We found 24.6% smokers in our study population, this amount is comparable to the background population in Denmark, where it is estimated that around 22% are smokers.30
The perioperative complications were recorded when patients were discharged from hospital, thus probably underreporting surgical site infections and urinary infections, which may present itself after patients are discharged from hospital. The patient-reported complications may be overrepresented, and we did not have any data to evaluate duration of dysphonia and dysphagia after surgery, our patients reported the duration being above one month. Earlier studies have found the rate perioperative complications in line with our relative low complication rates, the rate of transient dysphagia in around 60% and dysphonia in about 50% of patients found in previous studies, is also in line with our patient reported complication rates.31,32
An important limitation to this study is the fact that this was a register study, which has potential of informational bias. We had a follow-up rate of 85.5% in our cohort, which may account for some non-response bias, a dropout analysis was performed in 2016 on our database, and here Højmark et al33 found that nonresponders often are younger, male patients, who report a better outcome than responders.

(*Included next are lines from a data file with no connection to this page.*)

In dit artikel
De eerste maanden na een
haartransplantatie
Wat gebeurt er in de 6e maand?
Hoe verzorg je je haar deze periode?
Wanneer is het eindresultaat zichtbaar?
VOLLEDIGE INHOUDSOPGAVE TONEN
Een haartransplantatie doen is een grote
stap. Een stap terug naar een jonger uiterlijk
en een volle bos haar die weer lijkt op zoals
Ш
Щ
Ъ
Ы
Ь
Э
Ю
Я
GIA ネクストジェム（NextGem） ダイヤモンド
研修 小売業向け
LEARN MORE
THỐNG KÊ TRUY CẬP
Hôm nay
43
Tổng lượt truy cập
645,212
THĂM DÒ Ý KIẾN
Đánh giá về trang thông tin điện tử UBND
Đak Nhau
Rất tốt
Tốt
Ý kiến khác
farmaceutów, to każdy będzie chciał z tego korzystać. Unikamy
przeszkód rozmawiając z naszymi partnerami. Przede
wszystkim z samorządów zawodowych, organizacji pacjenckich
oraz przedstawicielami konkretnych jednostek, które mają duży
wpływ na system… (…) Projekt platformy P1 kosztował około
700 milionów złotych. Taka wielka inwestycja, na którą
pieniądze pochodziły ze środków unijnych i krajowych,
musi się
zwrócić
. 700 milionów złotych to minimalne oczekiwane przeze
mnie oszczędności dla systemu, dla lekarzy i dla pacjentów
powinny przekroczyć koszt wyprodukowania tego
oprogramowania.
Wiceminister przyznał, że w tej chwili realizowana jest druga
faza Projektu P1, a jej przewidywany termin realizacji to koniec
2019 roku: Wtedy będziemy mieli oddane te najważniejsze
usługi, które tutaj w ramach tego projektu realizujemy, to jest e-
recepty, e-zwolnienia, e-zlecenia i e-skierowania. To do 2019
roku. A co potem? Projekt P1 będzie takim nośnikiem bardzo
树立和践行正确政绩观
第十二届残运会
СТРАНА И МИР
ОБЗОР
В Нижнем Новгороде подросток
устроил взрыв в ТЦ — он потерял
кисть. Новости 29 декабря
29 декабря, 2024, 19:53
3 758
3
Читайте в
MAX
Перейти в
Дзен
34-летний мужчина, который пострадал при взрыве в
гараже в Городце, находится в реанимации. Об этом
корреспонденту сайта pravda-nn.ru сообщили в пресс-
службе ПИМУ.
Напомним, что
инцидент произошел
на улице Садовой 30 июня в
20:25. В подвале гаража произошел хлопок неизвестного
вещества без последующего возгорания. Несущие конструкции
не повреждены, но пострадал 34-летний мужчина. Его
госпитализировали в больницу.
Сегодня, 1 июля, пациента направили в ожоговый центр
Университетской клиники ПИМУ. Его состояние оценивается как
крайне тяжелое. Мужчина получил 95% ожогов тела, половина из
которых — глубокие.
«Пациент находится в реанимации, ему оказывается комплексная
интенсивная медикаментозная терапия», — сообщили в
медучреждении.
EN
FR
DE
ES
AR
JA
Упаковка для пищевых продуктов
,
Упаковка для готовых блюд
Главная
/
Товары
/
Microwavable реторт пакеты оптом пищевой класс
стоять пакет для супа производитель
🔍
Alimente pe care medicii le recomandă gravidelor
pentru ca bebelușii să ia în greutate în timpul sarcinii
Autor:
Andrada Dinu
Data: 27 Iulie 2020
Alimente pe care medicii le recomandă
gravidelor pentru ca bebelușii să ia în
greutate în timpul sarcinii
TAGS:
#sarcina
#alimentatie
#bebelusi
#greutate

No control group is available for comparison; as such we cannot distinguish the natural course of neck and arm pain, and placebo effect of treatment, from the actual effect of surgery. Furthermore, we only have 1-year follow-up, and long-term results may improve or worsen on a longer term of follow-up.
Conclusion
The treatment of cervical radiculopathy with decompression and fusion is a relative safe procedure, with few lasting complications. Surgery is reserved for patients with lasting or progressive symptoms. 65.9% of our patients were satisfied 1 year postoperatively, and only 5.9% were dissatisfied. All PROs were improved significantly at 1-year follow-up, and 73.3% of our patients reported a positive change in postoperative health status. Most of our patients (74.3%) were returned to preoperative working status after 1 year. Achieving MCID in VAS neck and SF-36 PCS was strongly correlated to patient satisfaction.
Footnotes
Declaration of Conflicting Interests: The author(s) declared no potential conflicts of interest with respect to the research, authorship, and/or publication of this article.
Funding: The author(s) received no financial support for the research, authorship, and/or publication of this article.